#### To do:
Go through the data below and return each line where the string "ビッグサマーセール対象品" occurs.

#### Stored data entries:
- - - - -
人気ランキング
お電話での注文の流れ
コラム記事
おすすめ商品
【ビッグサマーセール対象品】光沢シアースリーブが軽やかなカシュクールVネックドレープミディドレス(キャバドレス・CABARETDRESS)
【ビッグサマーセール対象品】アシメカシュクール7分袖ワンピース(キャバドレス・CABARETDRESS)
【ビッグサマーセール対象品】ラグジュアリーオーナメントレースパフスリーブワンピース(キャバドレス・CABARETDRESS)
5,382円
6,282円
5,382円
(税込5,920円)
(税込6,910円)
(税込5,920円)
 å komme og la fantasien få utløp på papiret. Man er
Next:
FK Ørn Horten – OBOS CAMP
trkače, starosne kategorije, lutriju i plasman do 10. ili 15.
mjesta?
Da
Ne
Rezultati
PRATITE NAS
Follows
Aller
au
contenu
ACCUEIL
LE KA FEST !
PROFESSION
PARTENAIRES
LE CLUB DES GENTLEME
- - - - -
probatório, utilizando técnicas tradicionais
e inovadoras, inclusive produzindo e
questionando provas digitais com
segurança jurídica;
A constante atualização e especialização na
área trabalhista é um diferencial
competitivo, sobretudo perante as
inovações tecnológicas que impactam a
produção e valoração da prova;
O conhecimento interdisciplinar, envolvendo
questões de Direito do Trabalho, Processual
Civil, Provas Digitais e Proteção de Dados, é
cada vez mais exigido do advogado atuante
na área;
- - - - -
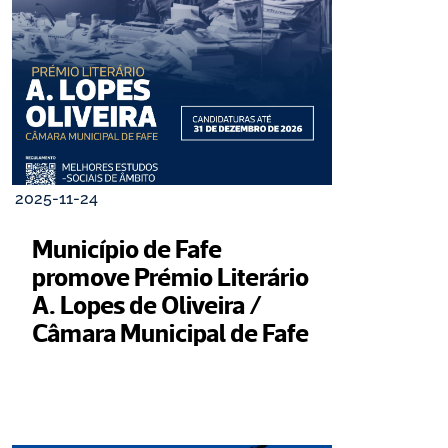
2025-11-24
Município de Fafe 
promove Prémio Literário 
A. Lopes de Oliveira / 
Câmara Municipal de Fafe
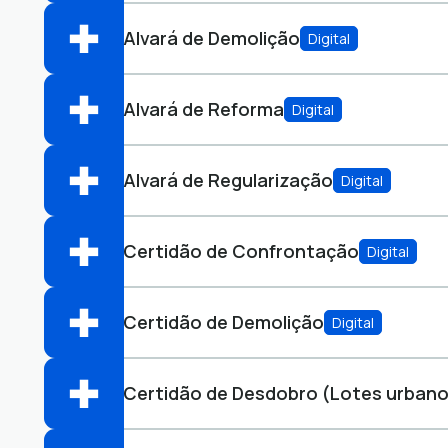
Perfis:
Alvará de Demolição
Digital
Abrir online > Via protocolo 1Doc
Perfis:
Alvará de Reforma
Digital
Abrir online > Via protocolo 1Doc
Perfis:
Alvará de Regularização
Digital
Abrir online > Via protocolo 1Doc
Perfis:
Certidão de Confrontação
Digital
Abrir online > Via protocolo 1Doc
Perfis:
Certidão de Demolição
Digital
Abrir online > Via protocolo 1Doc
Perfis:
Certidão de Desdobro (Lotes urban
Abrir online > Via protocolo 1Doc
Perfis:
- - - - -
#### Output below:
【ビッグサマーセール対象品】光沢シアースリーブが軽やかなカシュクールVネックドレープミディドレス(キャバドレス・CABARETDRESS)
【ビッグサマーセール対象品】アシメカシュクール7分袖ワンピース(キャバドレス・CABARETDRESS)
【ビッグサマーセール対象品】ラグジュアリーオーナメントレースパフスリーブワンピース(キャバドレス・CABARETDRESS)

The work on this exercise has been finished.